The main body of this work concentrates on new-build gentrification, by way of contrast, there is comparatively little evidence concerning urban renewal in inner-city Santiago through the rehabilitation of existing structures. The focus on new-build gentrification is understandable given its residential impact; however, it leaves an important field of urban development under-examined: the commercial-oriented transformations that are putting pressure on residential neighbourhoods in inner Santiago. If viewed under the lens of gentrification, this process could broaden the debate in Chile to include fields of urbanisation where profit is made through the exploitation of distinctive neighbourhood cultural attributes.

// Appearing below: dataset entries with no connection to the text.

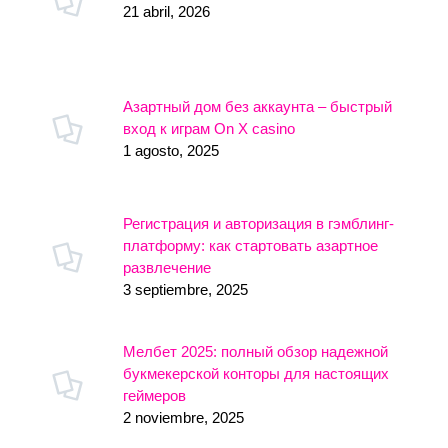
21 abril, 2026
Азартный дом без аккаунта – быстрый
вход к играм On X casino
1 agosto, 2025
Регистрация и авторизация в гэмблинг-
платформу: как стартовать азартное
развлечение
3 septiembre, 2025
Мелбет 2025: полный обзор надежной
букмекерской конторы для настоящих
геймеров
2 noviembre, 2025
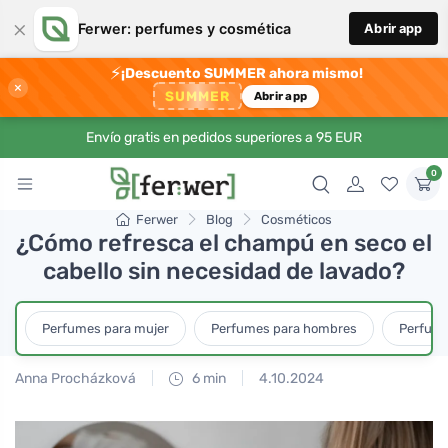
×
Ferwer: perfumes y cosmética
Abrir app
⚡
¡Descuento SUMMER ahora mismo!
×
SUMMER
Abrir app
Envío gratis en pedidos superiores a 95 EUR
0
Ferwer
Blog
Cosméticos
¿Cómo refresca el champú en seco el
cabello sin necesidad de lavado?
Perfumes para mujer
Perfumes para hombres
Perfume
Anna Procházková
6 min
4.10.2024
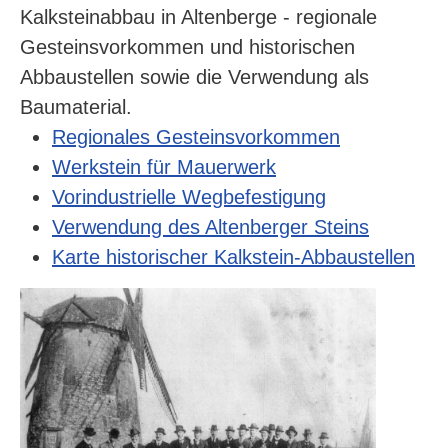
Kalksteinabbau in Altenberge - regionale
Gesteinsvorkommen und historischen
Abbaustellen sowie die Verwendung als
Baumaterial.
Regionales Gesteinsvorkommen
Werkstein für Mauerwerk
Vorindustrielle Wegbefestigung
Verwendung des Altenberger Steins
Karte historischer Kalkstein-Abbaustellen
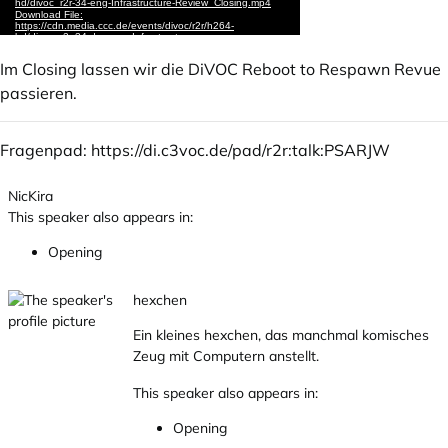
Im Closing lassen wir die DiVOC Reboot to Respawn Revue
passieren.
Fragenpad:
https://di.c3voc.de/pad/r2r:talk:PSARJW
NicKira
This speaker also appears in:
Opening
hexchen
Ein kleines hexchen, das manchmal komisches
Zeug mit Computern anstellt.
This speaker also appears in:
Opening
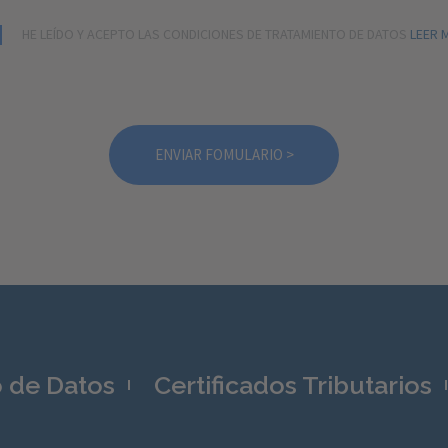
HE LEÍDO Y ACEPTO LAS CONDICIONES DE TRATAMIENTO DE DATOS
LEER 
o de Datos
Certificados Tributarios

Our case study is the neighbourhood of Italia-Caupolican in central Santiago, where there is strong evidence of conflict between the long-established land users, the residential inhabitants and tradespeople (who satisfy local everyday needs), and the new entrepreneurs who are focused on innovating consumerism (and who aim to captivate a floating elite population). The circumstances of a change in landscape brought about by reinvestment in both the tangible and intangible cultural attributes of the neighbourhood is important to gentrification debates in Chile and serves as a warning of a powerful business model that could potentially be rolled out in other similar neighbourhoods in Santiago.
In this chapter, we apply the concept of ‘gentrification’ developed in the Global North to similar processes of change observed in Italia-Caupolicán.